The metal sign company was handy to the grand two-storey station of the then Canada Southern Railway. The rail line operated a direct route from Chicago to New York, running through the southernmost tip of Canada, tunneling under the St. Clair River and bridging Niagara Falls. The St. Thomas station, one of the busiest in the country, offered ready access to huge markets. The St. Thomas Metal Signs outfit boomed from the 1920s until it quit a few years after sending off what is now a County roadside relic.

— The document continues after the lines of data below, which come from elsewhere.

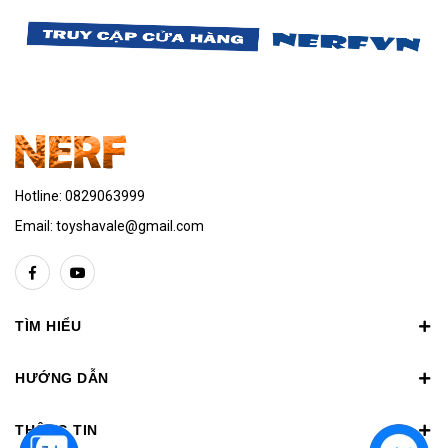
Hotline:
0829063999
Email:
toyshavale@gmail.com
TÌM HIỂU
HƯỚNG DẪN
THÔNG TIN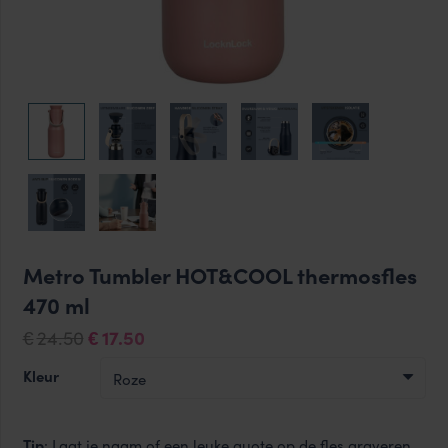
Metro Tumbler HOT&COOL thermosfles
470 ml
Oorspronkelijke
Huidige
24.50
17.50
€
€
prijs
prijs
Kleur
was:
is:
€24.50.
€17.50.
Tip
: Laat je naam of een leuke quote op de fles graveren,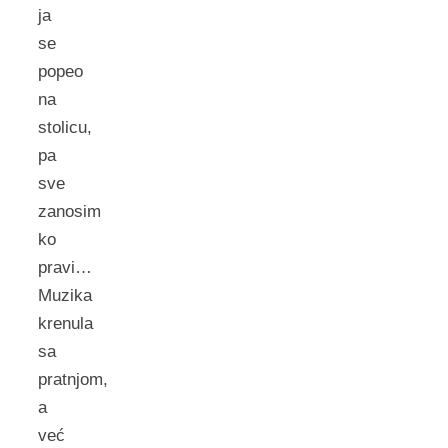
ja
se
popeo
na
stolicu,
pa
sve
zanosim
ko
pravi…
Muzika
krenula
sa
pratnjom,
a
već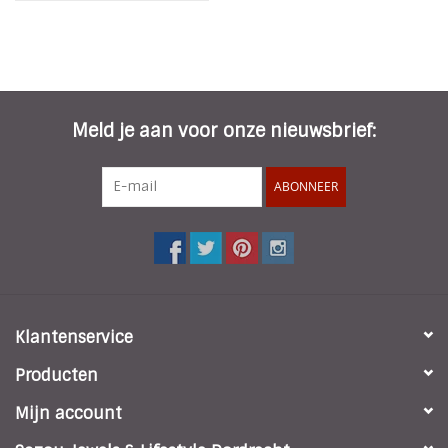
Meld je aan voor onze nieuwsbrief:
ABONNEER
Klantenservice
Producten
Mijn account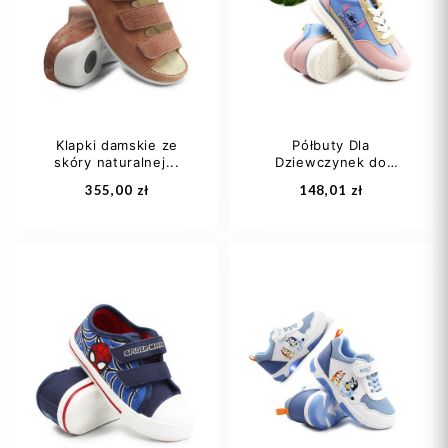
37
39,5
40
40
Klapki damskie ze
Półbuty Dla
skóry naturalnej...
Dziewczynek do
Dodaj do koszyka
Dodaj do koszyka
Szkoły...
355,00 zł
148,01 zł
36 1/3
37
30
31
32
37,5
38
40
33
34
+4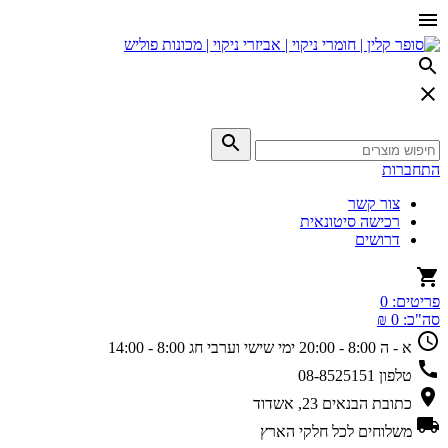
התחברות
צור קשר
רכישה סיטונאית
דרושים
פריטים:
0
סה"כ:
0 ₪
א - ה 8:00 - 20:00
ימי שישי וערבי חג 8:00 - 14:00
טלפון
08-8525151
כתובת
הבנאים 23, אשדוד
משלוחים
לכל חלקי הארץ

The design of the rural mailbox dates to 1915 when Roy Jaroleman, a U.S. Postal service employee, found a solution to satisfy the postal institution; a dry, durable container with a latching door and semaphore or signal flag mounted on an attached arm to indicate when mail was delivered or ready for pickup. The objective was to standardize the system and replace the hodgepodge of containers—bushel baskets, empty grease cans, and wooden boxes—that rural mail customers were using and making the postal deliverers crazy. The Jaroleman invention, called the ‘Tunnel Top’, was available in No. 1, 2 or 3 size models. Key to standardizing the mailbox was choosing not to patent it, therefore encouraging its widespread manufacture and use. The rural mailbox is acclaimed to be a functional industrial design classic by some; others see it as a Quonset hut on a stick.

Driving home from my culvert expedition, I work on a response in case asked by anyone (read ‘the missus’) why I have a decrepit mailbox riding in the back seat. Hard to explain: maybe I’ll talk up the 1959 part; or impress the fact that it’s a No.3 model; then again the ‘Stillicious Chocolate’ connection ought to work! In the end I figure it best to be straight up and admit to being held captive by the faerie realm. That one she’ll have no trouble believing.